Mientras duermes Spanien 2011 – 101min.
Filmkritik
Ein Scheusal spielt Schicksal
In Jaume Balaguerós noch nicht umfangreichem Werk spielt das Genre des Horror-Films die Hauptrolle, aber manchmal ist er gnädig und dreht nur einen Thriller. Für das unabgehärtete Publikum ist das allerdings immer noch happige Kost, die der einen oder anderen schwer- bis unverdaulich aufstoßen wird. Die hohe handwerkliche Qualität von Regie und Kamera lässt indes niemanden entrinnen, sobald die Vorführung begonnen hat. Schade nur, dass das Drehbuch zwei Klassen tiefer spielt.
Wer diesen Film besucht, nimmt an einem Experiment teil - mit sich selbst als Versuchskaninchen: Wie gefesselt klebt man im Kinosessel, starrt gebannt auf die Leinwand und fühlt sich wie unter Drogen, die den eigenen Willen gebrochen haben. Da schluckt man vieles, was bei Lichte besehen weder glaubwürdig noch plausibel erscheint. So zeigt sich aber die Qualität von Regie und Kamera, die eine absurde Geschichte voller unmöglicher Vorgänge und eine psychologisch flache Hauptfigur - von den Nebenfiguren reden wir gar nicht erst - derart fulminant inszenieren und famos filmen, dass viele wohl bis zum bitteren Ende dranbleiben.
Dabei gelingt es Balagueró, eine zunächst wegen ihrer scheinbaren Armseligkeit bemitleidenswerte Figur alle Sympathien verspielen zu lassen, und dennoch in einigen haarsträubenden Szenen die Hoffnung des Publikums umzuverteilen.
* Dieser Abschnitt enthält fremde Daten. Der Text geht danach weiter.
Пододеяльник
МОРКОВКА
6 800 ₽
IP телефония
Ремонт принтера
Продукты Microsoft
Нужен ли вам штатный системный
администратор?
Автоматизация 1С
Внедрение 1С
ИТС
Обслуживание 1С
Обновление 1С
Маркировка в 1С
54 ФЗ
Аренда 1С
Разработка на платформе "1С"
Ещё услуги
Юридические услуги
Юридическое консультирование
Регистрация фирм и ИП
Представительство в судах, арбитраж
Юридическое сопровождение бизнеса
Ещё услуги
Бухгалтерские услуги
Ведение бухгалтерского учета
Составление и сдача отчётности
Das ist erstaunlich, denn die Schauspieler sind zwar ernsthaft bei der Sache, aber Hauptdarsteller Luis Tosar lässt nicht erkennen, dass sein César eine dämonische Ader besitzt und sie auch auslebt.
Dieser César arbeitet als Concierge in einem prächtigen Madrider Mietshaus. Er hat die Schlüssel zu allen Wohnungen und einen unerklärbaren, permanenten Missmut, der über seine Missgunst gegenüber vom Schicksal offenkundig besser Bedachten zu einem perversen Drang mutierte, die Glücklichen ins Unglück zu stürzen. Die Konstruktion, Einfall mag man das nicht nennen, lässt César regelmäßig seine wachkomatöse Mutter besuchen und beschwatzen, stülpt so zwar den inneren Monolog nach außen, gewinnt aber nichts, weil seine Worte keine Substanz besitzen.
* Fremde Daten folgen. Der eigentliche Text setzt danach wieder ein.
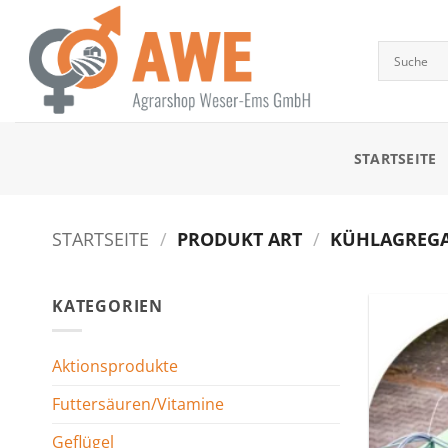
Zum
Inhalt
springen
STARTSEITE
STARTSEITE
/
PRODUKT ART
/
KÜHLAGREGA
KATEGORIEN
Aktionsprodukte
Futtersäuren/Vitamine
Geflügel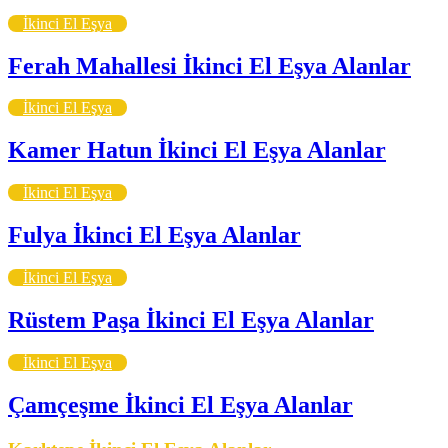
İkinci El Eşya
Ferah Mahallesi İkinci El Eşya Alanlar
İkinci El Eşya
Kamer Hatun İkinci El Eşya Alanlar
İkinci El Eşya
Fulya İkinci El Eşya Alanlar
İkinci El Eşya
Rüstem Paşa İkinci El Eşya Alanlar
İkinci El Eşya
Çamçeşme İkinci El Eşya Alanlar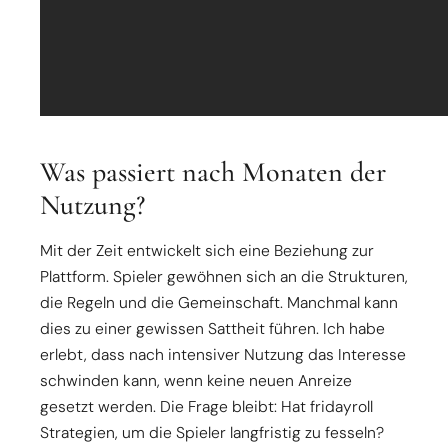
Was passiert nach Monaten der
Nutzung?
Mit der Zeit entwickelt sich eine Beziehung zur
Plattform. Spieler gewöhnen sich an die Strukturen,
die Regeln und die Gemeinschaft. Manchmal kann
dies zu einer gewissen Sattheit führen. Ich habe
erlebt, dass nach intensiver Nutzung das Interesse
schwinden kann, wenn keine neuen Anreize
gesetzt werden. Die Frage bleibt: Hat fridayroll
Strategien, um die Spieler langfristig zu fesseln?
So sieht man ihm zwar fasziniert bei seinem zerstörerischen Wirken zu, rätselt aber immerzu, warum er diese Mühen auf sich nimmt. Rätselhaft ist auch das Verhalten der Betroffenen und die Kenntnisse des Drehbuchautors über psychologische und physiologische Zusammenhänge. Schade um die viele Kunst, die an den schwer goutierbaren Inhalt verschwendet wurde.